Acórdão nº 13721/14.1T8PRT.P1 de Court of Appeal of Porto (Portugal), 13 de Maio de 2015

Magistrado ResponsávelELSA PAIX
Data da Resolução13 de Maio de 2015
EmissorCourt of Appeal of Porto (Portugal)

Proc. nº 13721/14.1T8PRT.P1 Instância Local do Porto – Secção Criminal – J7 Acordam, em Conferência, as Juízas desta 2ª Secção Criminal do Tribunal da Relação do Porto: I – RELATÓRIO No processo de impugnação judicial de decisão de autoridade administrativa nº 13721/14.1T8PRT, da Instância Local do Porto – Secção Criminal – J7, em que é arguida B…, Lda., com sede na Rua …, …, …, Vizela, foi proferida decisão, por despacho, em 08 de janeiro de 2015, com o seguinte dispositivo: Nego PROVIMENTO ao recurso interposto e, em consequência, CONFIRMO a decisão administrativa.

CUSTAS PELA ARGUIDA, corrigindo a taxa de justiça devida para 2 UC (cfr. arts. 92.º, n.ºs 1 e 2, 93.º, n.º 3, 94.º, n.º 3, do Regime Geral das Contraordenações e Coimas e art.º 8.º, n.º 7, do R.C.P. e Tabela III).

CUMPRA o disposto no n.º 4, do art.º 70.º do Regime Geral das Contraordenações e Coimas.

***Inconformada com tal decisão condenatória, a arguida recorreu para este Tribunal da Relação, terminando a motivação com as seguintes conclusões (transcrição): I - Sendo o infrator uma pessoa coletiva, o agente é sancionado com uma coima em que o valor mínimo aplicável (€ 3.500,00) é o equivalente ao montante máximo (€ 3.500,00) aplicável aos casos em que o infrator é uma pessoa singular.

II - Sendo certo que os bens jurídicos a proteger são exatamente os mesmos é patente, ostensiva, manifesta e até irracional, a fixação, para as pessoas coletivas, sejam elas de que estatuto económico forem, de uma coima 14 (catorze) vezes maior do que a prevista para as pessoas singulares.

III - Uma vez que, existe uma enorme diferença entre as molduras sancionatórias previstas para um e outro caso (pessoas singulares e pessoas coletivas).

IV - Não existindo qualquer zona ampla de sobreposição daquelas molduras legais - coima de € 250,00 a € 3.500,00, quando a infração é cometida por uma pessoa singular e coima de € 3.500,00 a € 30.000,00, quando a infração é cometida por uma pessoa coletiva.

V - o que leva a que exista um juízo de desproporcionalidade quando se considere o que coincide em ambas as situações.

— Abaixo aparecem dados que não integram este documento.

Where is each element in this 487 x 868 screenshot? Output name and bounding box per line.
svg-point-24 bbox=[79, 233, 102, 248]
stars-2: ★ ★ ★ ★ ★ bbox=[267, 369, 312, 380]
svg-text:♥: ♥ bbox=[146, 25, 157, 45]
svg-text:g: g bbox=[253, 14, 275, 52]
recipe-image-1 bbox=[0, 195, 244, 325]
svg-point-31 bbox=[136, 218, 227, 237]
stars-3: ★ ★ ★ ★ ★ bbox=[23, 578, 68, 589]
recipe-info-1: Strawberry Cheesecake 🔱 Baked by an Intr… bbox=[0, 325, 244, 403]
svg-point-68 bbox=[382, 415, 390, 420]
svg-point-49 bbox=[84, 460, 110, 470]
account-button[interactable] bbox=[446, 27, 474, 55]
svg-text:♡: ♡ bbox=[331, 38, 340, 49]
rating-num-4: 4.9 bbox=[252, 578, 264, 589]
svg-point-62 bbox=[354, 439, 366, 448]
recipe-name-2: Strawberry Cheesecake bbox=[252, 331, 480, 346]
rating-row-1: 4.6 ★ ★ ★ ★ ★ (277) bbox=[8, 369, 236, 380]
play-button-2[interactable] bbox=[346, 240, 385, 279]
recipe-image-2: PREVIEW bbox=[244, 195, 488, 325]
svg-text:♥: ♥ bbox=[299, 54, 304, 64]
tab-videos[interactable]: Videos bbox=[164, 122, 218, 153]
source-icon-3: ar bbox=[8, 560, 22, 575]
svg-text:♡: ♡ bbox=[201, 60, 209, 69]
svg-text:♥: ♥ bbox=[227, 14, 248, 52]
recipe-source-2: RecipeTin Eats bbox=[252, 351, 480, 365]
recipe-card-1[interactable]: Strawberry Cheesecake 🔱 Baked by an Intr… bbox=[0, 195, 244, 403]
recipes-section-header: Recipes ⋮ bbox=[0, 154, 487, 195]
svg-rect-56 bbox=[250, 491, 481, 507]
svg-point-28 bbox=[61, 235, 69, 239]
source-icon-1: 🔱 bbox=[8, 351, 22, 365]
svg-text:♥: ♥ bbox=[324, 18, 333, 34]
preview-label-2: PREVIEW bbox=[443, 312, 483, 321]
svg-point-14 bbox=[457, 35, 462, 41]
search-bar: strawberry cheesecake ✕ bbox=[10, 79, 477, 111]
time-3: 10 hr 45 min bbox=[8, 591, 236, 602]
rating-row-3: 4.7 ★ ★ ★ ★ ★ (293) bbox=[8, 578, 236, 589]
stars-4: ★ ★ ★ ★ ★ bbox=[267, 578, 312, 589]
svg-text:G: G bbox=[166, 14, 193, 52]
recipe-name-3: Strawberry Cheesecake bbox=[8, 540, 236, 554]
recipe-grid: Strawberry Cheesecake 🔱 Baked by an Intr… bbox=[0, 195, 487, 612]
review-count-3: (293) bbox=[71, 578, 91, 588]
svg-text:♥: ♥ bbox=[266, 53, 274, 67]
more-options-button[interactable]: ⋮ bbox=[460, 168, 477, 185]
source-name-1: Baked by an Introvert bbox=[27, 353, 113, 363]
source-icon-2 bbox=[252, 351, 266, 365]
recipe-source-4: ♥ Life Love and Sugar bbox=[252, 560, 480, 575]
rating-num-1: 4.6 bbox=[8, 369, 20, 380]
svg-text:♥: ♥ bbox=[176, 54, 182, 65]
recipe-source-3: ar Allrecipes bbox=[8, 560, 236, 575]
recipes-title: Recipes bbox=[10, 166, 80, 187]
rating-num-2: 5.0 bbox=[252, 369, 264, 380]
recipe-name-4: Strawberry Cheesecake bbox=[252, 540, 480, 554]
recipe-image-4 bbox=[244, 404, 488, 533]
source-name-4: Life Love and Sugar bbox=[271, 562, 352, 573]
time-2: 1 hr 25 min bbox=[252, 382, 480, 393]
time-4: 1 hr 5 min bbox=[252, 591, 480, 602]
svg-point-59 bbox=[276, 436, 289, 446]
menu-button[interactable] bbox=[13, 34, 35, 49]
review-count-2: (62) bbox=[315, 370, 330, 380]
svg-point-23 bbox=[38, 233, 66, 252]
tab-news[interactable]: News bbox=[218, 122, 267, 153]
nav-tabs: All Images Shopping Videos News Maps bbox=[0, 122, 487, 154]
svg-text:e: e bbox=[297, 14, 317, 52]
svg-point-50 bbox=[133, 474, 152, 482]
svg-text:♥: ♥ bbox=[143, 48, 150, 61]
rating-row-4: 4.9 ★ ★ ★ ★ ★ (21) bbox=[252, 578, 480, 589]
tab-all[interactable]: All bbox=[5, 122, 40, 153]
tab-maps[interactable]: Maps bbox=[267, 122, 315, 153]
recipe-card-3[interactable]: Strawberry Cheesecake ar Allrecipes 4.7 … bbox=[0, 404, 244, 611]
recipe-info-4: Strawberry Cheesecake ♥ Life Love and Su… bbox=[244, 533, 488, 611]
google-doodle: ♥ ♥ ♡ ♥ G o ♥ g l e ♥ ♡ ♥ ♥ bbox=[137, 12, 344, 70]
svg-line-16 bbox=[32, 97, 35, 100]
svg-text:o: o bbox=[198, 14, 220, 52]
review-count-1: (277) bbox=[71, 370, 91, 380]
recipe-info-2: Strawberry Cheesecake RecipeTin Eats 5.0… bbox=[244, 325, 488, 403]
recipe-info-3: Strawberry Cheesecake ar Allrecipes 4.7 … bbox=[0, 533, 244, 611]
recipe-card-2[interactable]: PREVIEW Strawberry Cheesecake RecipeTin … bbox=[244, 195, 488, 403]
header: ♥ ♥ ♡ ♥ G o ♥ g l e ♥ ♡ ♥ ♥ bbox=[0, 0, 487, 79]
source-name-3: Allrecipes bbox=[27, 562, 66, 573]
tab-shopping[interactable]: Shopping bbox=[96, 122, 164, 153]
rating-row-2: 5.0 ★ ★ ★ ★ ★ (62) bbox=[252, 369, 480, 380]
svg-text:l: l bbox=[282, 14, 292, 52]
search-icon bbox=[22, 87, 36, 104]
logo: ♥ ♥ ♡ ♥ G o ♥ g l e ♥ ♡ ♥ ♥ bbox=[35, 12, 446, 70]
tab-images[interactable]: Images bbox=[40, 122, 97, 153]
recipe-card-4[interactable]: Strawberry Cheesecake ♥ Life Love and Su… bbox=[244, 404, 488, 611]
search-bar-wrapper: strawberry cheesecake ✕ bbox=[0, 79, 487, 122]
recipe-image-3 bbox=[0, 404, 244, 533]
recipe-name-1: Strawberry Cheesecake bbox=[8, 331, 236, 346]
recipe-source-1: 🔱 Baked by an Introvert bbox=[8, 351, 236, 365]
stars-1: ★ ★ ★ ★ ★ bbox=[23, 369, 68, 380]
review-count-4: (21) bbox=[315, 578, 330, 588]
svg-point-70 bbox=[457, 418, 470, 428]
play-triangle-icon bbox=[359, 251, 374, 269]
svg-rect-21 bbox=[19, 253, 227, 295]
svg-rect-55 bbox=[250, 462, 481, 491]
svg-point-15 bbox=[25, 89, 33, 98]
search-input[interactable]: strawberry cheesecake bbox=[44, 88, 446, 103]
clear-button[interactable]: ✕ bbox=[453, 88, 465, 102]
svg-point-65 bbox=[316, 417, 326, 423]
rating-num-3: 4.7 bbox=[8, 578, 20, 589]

VI - Transpondo para os presentes autos os critérios referidos no Acórdão do Tribunal Constitucional nº 574/95 e nº 329/97, não há dúvidas absolutamente nenhumas que as molduras em confronto são manifestamente diversas e claramente excessivas, que descaracterizam em absoluto a valoração do comportamento contraordenacional.

VII - Como tal, deve o Douto Tribunal censurar a solução legislativa aqui em discussão por cominar sanção manifesta e claramente excessiva e consequentemente, recusar a aplicação da citada norma aos presentes autos por inconstitucional, uma vez que, violadora o princípio da proporcionalidade constante do n° 2 do artigo 18° da CRP.

SEM PRESCINDIR, VIII- A violação do dever de facultar imediata e gratuitamente ao utente o livro de reclamações é, desde logo, punível com uma coima, sendo que, o montante mínimo de tal coima é agravado, no caso de o utente decidir chamar a autoridade policial a fim de remover a recusa de apresentação do livro de reclamações ou de que essa autoridade tome nota da ocorrência.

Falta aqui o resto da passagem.